At least 13 Palestinians were killed today and another 64 injured, according to Moaweya Hassanein of the Palestinian Health Ministry. He said that 59 have died since Monday.
The dead included two workers with the United Nations Relief and Works Agency, which helps the 70 percent of Gazans who are refugees or their descendants. The organization announced that it was curtailing its operations until the fighting stopped.
In Israel, Prime Minister Ehud Olmert warned of “regional consequences” if Gaza fell under the complete control of Hamas. Foreign Minister Tzipi Livni said that Hamas control of Gaza would limit Israel’s ability to negotiate with Mr. Abbas, as Washington wants.
Some Israeli security officials say privately that Israel wants to see the West Bank isolated from Gaza, even more so with Hamas in control there. One official suggested that Hamas’s show of strength in Gaza will make it more likely that the Israeli military intervenes there to curb Hamas’s military power, which they say is similar to that of Hezbollah in southern Lebanon.
The Foreign Ministry spokesman, Mark Regev, said that Israel did not see “the implosion of the Palestinian Authority in anyone’s interest.” But in Gaza, he said, “the clear strength that Hamas is demonstrating on the ground is a problem for us, and a challenge. It’s a problem for the Palestinians, too,” he said. “Our whole policy is to work with moderate pragmatic Palestinians who believe in peace, and Hamas hegemony in Gaza is not good for Israel, for the Palestinians or for peace.”
Asked whether the Hamas gains showed the failure of the American and Israeli effort to isolate and damage Hamas and boost Fatah with recognition and weaponry, Mr. Regev said: “I don’t think Israel or the international community should give up on Palestinian moderates. That would be a self-fulfilling prophecy. Though things don’t look good in Gaza, we should have patience. Controlling the guns in Gaza doesn’t mean controlling the minds.”

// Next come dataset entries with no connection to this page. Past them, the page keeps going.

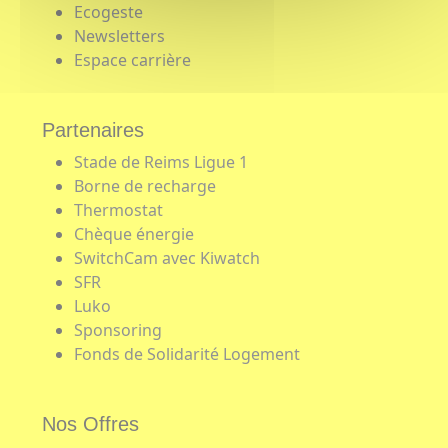
Ecogeste
Newsletters
Espace carrière
Partenaires
Stade de Reims Ligue 1
Borne de recharge
Thermostat
Chèque énergie
SwitchCam avec Kiwatch
SFR
Luko
Sponsoring
Fonds de Solidarité Logement
Nos Offres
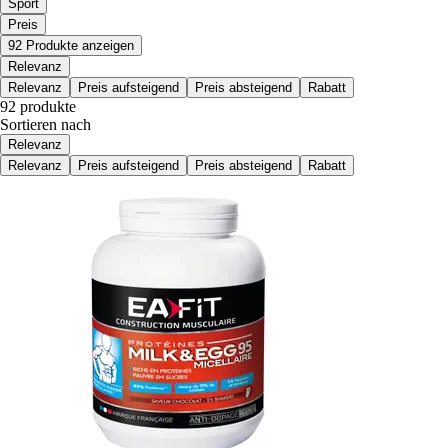
Sport
Preis
92 Produkte anzeigen
Relevanz
Relevanz
Preis aufsteigend
Preis absteigend
Rabatt
92 produkte
Sortieren nach
Relevanz
Relevanz
Preis aufsteigend
Preis absteigend
Rabatt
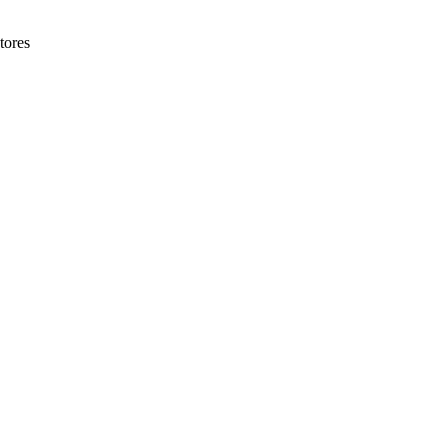
tores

While Fatah blamed Hamas for the crisis, Israeli analyst of Palestinian affairs Danny Rubinstein of Haaretz said that the “primary reason for the breakup is the fact that Fatah has refused to fully share the PA’s mechanism of power with its rival Hamas, despite Hamas’s decisive victory in the January 2006 general elections.” Fatah “was forced to overrule Palestinian voters because the entire world demanded it do so,” Mr. Rubinstein added. “Matters have come to the point where Hamas attempted to take by force what they believe they rightfully deserve.”

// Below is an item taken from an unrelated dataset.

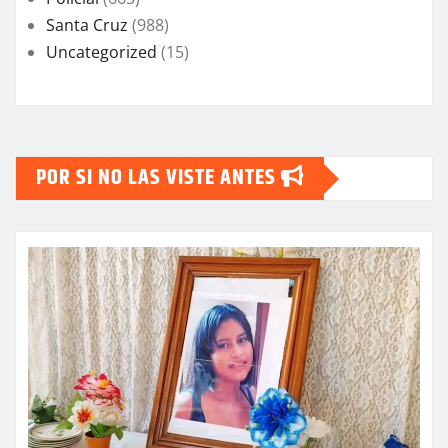
Santa Cruz
(988)
Uncategorized
(15)
POR SI NO LAS VISTE ANTES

While rocket fire from Gaza into Israel has been sharply reduced and Israel has held off aerial attacks for the last few days, Israel lifted a gag order today about the arrest May 20 of two Palestinian women who sought to enter Israel to be suicide bombers on behalf of Islamic Jihad in Tel Aviv and Netanya.
The two women, one of them pregnant, had received Israeli permission to travel to Ramallah for medical tests. The Israelis say that the two women were to meet Islamic Jihad in Ramallah to get explosive belts.

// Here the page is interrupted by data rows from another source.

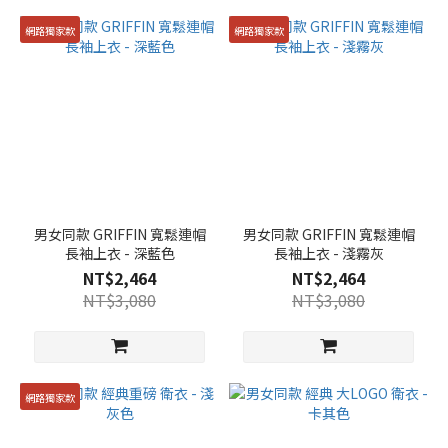
網路獨家款
網路獨家款
男女同款 GRIFFIN 寬鬆連帽
男女同款 GRIFFIN 寬鬆連帽
長袖上衣 - 深藍色
長袖上衣 - 淺霧灰
NT$2,464
NT$2,464
NT$3,080
NT$3,080
網路獨家款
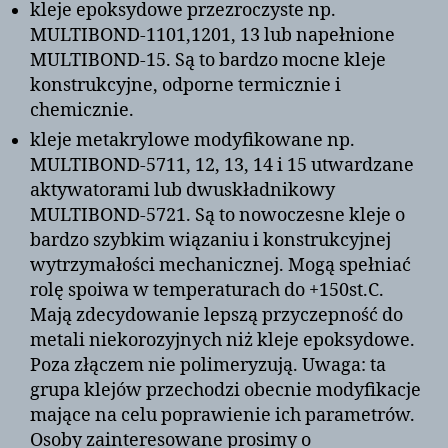
kleje epoksydowe przezroczyste np.
MULTIBOND-1101,1201, 13 lub napełnione
MULTIBOND-15. Są to bardzo mocne kleje
konstrukcyjne, odporne termicznie i
chemicznie.
kleje metakrylowe modyfikowane np.
MULTIBOND-5711, 12, 13, 14 i 15 utwardzane
aktywatorami lub dwuskładnikowy
MULTIBOND-5721. Są to nowoczesne kleje o
bardzo szybkim wiązaniu i konstrukcyjnej
wytrzymałości mechanicznej. Mogą spełniać
rolę spoiwa w temperaturach do +150st.C.
Mają zdecydowanie lepszą przyczepność do
metali niekorozyjnych niż kleje epoksydowe.
Poza złączem nie polimeryzują. Uwaga: ta
grupa klejów przechodzi obecnie modyfikacje
mające na celu poprawienie ich parametrów.
Osoby zainteresowane prosimy o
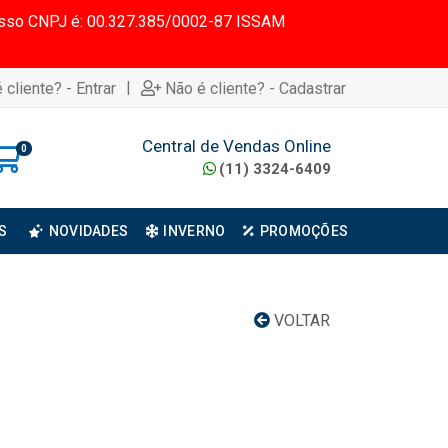
 Nosso CNPJ é: 00.327.385/0002-87 ISSAM
|
 cliente? - Entrar
Não é cliente? - Cadastrar
Central de Vendas Online
0
(11) 3324-6409
S
NOVIDADES
INVERNO
PROMOÇÕES
VOLTAR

Fatima Yunes Hassan Zak, 39, a resident of Gaza, mother of eight children and pregnant with her ninth, had been responsible for an Islamic Jihad Gaza women’s labor office for four years. Her niece, Ruda Ibrahim Yunes Habib, 30, a mother of four children, sought her assistance in carrying out a suicide attack inside Israel.
Both women were arrested as they tried to leave Gaza and they remain in Israeli custody.